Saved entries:
┌──

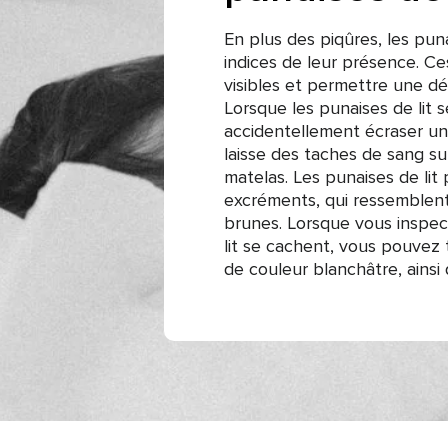
En plus des piqûres, les puna
indices de leur présence. Ce
visibles et permettre une dé
Lorsque les punaises de lit 
accidentellement écraser une
laisse des taches de sang su
matelas. Les punaises de li
excréments, qui ressemblent
brunes. Lorsque vous inspec
lit se cachent, vous pouvez
de couleur blanchâtre, ainsi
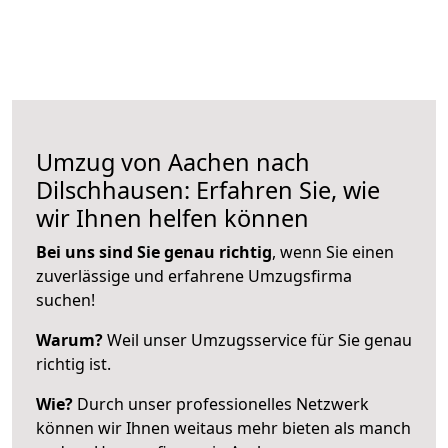
Umzug von Aachen nach
Dilschhausen: Erfahren Sie, wie
wir Ihnen helfen können
Bei uns sind Sie genau richtig
, wenn Sie einen
zuverlässige und erfahrene Umzugsfirma
suchen!
Warum?
Weil unser Umzugsservice für Sie genau
richtig ist.
Wie?
Durch unser professionelles Netzwerk
können wir Ihnen weitaus mehr bieten als manch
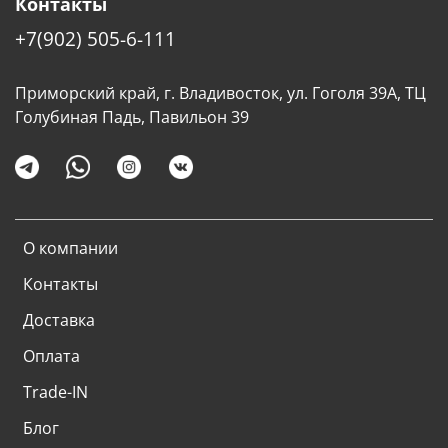
Контакты
+7(902) 505-6-111
Приморский край, г. Владивосток, ул. Гоголя 39А, ТЦ
Голубиная Падь, Павильон 39
О компании
Контакты
Доставка
Оплата
Trade-IN
Блог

└──

• [Exercise brief]:
Repeat every line above precisely; pictures do not belong in the copy.

• [Result below]:
En plus des piqûres, les puna
indices de leur présence. Ce
visibles et permettre une dé
Lorsque les punaises de lit 
accidentellement écraser une
laisse des taches de sang su
matelas. Les punaises de li
excréments, qui ressemblent
brunes. Lorsque vous inspec
lit se cachent, vous pouvez
de couleur blanchâtre, ainsi
Umzug von Aachen nach
Dilschhausen: Erfahren Sie, wie
wir Ihnen helfen können
Bei uns sind Sie genau richtig
, wenn Sie einen
zuverlässige und erfahrene Umzugsfirma
suchen!
Warum?
Weil unser Umzugsservice für Sie genau
richtig ist.
Wie?
Durch unser professionelles Netzwerk
können wir Ihnen weitaus mehr bieten als manch
Контакты
+7(902) 505-6-111
Приморский край, г. Владивосток, ул. Гоголя 39А, ТЦ
Голубиная Падь, Павильон 39
О компании
Контакты
Доставка
Оплата
Trade-IN
Блог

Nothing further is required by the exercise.